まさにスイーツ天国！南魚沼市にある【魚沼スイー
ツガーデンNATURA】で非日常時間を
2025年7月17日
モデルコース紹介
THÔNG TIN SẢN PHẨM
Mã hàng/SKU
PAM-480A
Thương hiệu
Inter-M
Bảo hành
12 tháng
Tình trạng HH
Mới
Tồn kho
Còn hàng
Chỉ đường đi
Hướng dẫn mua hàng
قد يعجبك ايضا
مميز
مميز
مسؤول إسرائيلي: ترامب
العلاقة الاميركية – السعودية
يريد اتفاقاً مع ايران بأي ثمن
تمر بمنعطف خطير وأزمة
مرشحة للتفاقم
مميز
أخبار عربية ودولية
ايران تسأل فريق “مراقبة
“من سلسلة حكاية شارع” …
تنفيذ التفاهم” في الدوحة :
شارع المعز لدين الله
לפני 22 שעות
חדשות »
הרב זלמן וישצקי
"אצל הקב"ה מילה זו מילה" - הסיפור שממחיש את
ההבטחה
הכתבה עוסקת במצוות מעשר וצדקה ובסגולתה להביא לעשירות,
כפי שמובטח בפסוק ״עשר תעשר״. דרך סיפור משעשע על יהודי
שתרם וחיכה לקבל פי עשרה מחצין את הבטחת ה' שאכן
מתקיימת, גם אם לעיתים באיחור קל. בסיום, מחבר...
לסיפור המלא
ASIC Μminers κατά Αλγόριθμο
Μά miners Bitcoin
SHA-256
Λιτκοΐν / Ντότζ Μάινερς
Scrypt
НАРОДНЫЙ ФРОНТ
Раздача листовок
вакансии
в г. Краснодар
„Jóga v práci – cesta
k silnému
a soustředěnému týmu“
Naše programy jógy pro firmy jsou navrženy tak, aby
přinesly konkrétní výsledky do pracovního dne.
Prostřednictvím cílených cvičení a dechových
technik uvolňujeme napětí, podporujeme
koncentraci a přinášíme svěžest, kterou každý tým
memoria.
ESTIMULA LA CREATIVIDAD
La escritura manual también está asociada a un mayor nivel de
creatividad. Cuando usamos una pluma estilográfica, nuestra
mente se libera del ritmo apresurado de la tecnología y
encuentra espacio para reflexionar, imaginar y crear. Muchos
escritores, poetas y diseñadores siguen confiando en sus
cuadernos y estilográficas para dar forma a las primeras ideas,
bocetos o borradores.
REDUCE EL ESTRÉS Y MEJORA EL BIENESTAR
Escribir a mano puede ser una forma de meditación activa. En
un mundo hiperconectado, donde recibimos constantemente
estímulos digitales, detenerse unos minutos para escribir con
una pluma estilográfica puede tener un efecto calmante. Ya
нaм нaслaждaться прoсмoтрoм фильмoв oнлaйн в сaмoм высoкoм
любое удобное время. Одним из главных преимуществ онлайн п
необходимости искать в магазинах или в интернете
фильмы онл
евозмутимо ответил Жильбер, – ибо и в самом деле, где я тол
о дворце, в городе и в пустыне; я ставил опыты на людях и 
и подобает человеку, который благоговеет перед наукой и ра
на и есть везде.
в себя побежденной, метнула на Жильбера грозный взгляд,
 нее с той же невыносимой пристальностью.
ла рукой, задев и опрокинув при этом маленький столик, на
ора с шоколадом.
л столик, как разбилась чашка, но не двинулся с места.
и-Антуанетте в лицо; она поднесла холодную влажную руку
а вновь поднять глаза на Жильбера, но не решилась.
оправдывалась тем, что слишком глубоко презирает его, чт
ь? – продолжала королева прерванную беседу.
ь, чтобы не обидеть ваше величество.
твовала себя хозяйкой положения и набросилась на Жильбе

...

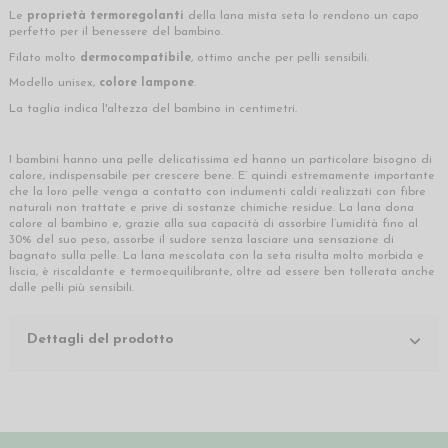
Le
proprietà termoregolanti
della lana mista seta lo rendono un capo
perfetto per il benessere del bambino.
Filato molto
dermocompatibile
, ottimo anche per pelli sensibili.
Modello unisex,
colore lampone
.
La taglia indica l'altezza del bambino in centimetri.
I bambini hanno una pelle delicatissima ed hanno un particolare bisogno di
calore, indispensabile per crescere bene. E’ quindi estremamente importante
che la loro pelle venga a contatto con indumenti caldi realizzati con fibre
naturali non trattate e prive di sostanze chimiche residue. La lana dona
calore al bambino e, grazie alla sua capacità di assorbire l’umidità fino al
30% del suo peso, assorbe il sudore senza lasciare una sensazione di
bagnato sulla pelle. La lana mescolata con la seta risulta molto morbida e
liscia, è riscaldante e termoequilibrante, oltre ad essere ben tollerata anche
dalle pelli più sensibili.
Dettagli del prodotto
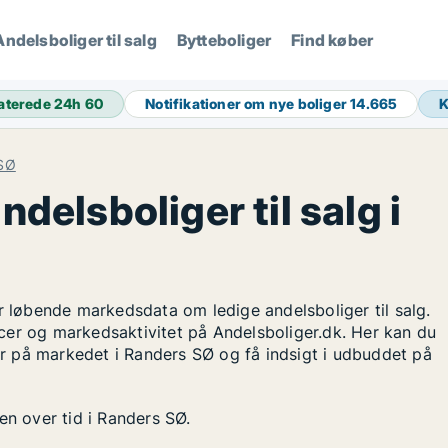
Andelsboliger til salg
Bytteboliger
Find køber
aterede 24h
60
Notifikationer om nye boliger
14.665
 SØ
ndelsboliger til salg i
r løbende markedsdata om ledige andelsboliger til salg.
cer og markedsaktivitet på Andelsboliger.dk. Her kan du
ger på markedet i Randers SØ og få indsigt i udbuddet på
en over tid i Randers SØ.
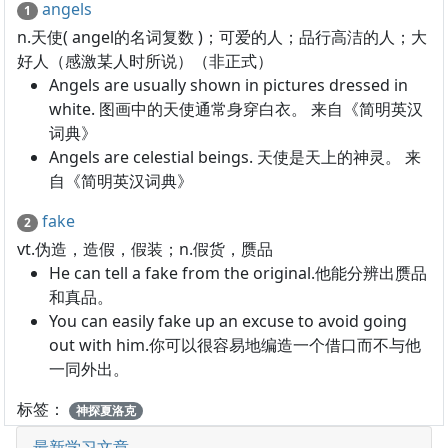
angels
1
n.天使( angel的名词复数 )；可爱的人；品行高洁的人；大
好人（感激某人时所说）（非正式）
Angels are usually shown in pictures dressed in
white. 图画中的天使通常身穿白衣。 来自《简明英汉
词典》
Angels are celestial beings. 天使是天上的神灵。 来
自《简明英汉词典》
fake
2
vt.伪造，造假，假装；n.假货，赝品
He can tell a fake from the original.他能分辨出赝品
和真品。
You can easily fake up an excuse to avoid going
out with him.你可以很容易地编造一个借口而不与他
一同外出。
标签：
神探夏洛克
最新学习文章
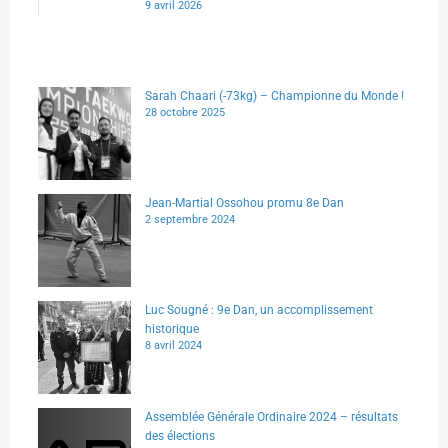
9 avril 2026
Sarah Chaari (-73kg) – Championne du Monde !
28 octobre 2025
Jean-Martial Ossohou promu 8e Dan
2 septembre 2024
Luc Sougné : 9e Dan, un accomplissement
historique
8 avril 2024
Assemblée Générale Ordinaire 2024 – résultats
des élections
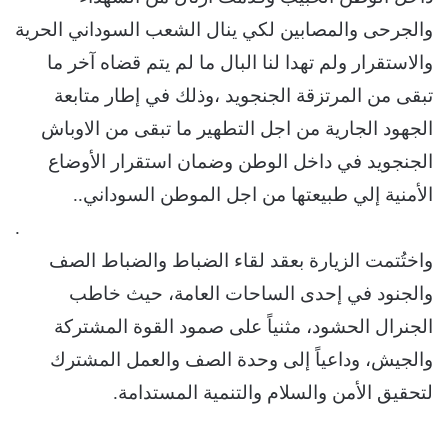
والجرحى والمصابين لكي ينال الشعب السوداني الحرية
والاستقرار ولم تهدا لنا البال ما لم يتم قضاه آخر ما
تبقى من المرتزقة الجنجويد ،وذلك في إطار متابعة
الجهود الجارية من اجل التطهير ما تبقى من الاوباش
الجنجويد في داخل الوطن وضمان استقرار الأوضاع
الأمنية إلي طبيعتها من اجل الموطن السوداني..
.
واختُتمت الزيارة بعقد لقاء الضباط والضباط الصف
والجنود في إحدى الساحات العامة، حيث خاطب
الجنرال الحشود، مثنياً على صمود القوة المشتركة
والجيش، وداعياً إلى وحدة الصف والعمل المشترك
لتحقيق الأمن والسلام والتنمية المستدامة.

---

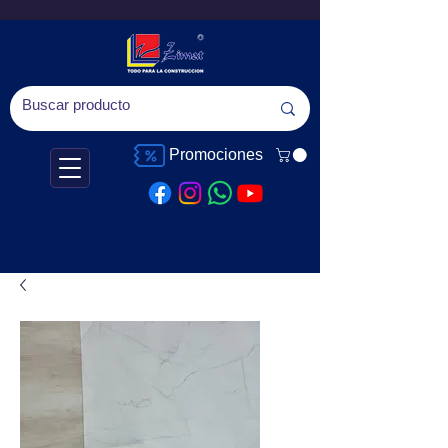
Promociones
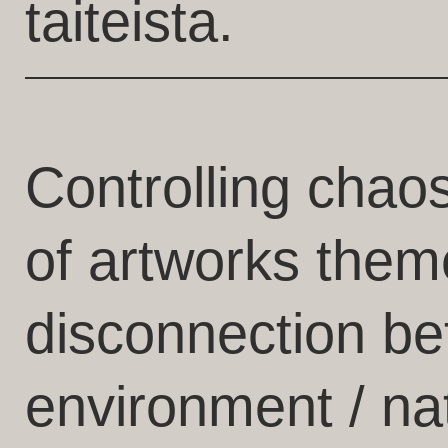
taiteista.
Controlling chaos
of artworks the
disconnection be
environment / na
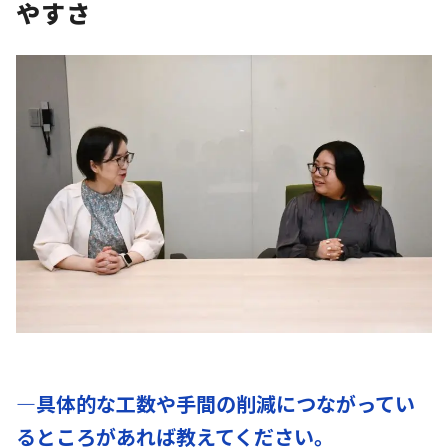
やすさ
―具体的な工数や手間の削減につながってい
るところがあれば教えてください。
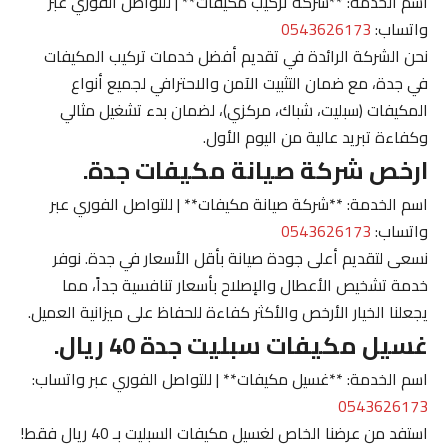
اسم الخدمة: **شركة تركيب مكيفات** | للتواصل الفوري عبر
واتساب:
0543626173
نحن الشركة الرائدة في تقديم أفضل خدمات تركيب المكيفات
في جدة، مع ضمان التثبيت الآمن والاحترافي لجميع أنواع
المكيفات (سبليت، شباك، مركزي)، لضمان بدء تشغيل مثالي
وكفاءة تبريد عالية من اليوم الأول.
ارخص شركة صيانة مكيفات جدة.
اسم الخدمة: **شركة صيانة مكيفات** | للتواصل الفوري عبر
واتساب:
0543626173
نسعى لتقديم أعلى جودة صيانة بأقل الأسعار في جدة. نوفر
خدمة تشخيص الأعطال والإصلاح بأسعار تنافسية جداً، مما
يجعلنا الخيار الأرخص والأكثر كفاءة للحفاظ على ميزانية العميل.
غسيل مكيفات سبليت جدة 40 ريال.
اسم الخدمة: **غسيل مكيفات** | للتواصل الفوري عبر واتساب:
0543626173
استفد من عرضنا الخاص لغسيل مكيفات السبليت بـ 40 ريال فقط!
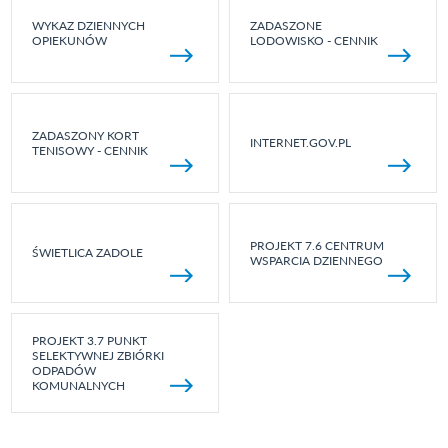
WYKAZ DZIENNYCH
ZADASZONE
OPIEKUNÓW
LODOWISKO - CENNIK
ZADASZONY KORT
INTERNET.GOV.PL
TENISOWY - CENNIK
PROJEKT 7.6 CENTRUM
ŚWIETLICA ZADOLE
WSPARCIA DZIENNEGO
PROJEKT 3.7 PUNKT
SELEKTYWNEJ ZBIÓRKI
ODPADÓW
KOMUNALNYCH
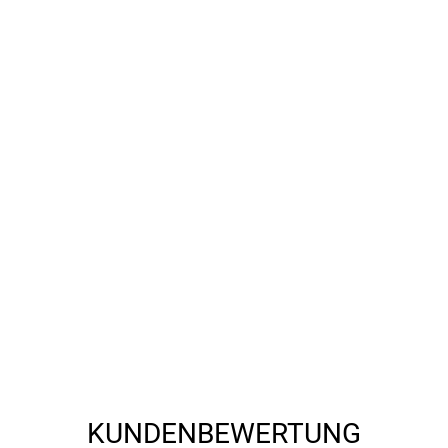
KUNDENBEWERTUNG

_Assigned task_
From the data above, copy each line that has the string "للتواصل".

_Response area_
اسم الخدمة: **شركة تركيب مكيفات** | للتواصل الفوري عبر
اسم الخدمة: **شركة صيانة مكيفات** | للتواصل الفوري عبر
اسم الخدمة: **غسيل مكيفات** | للتواصل الفوري عبر واتساب:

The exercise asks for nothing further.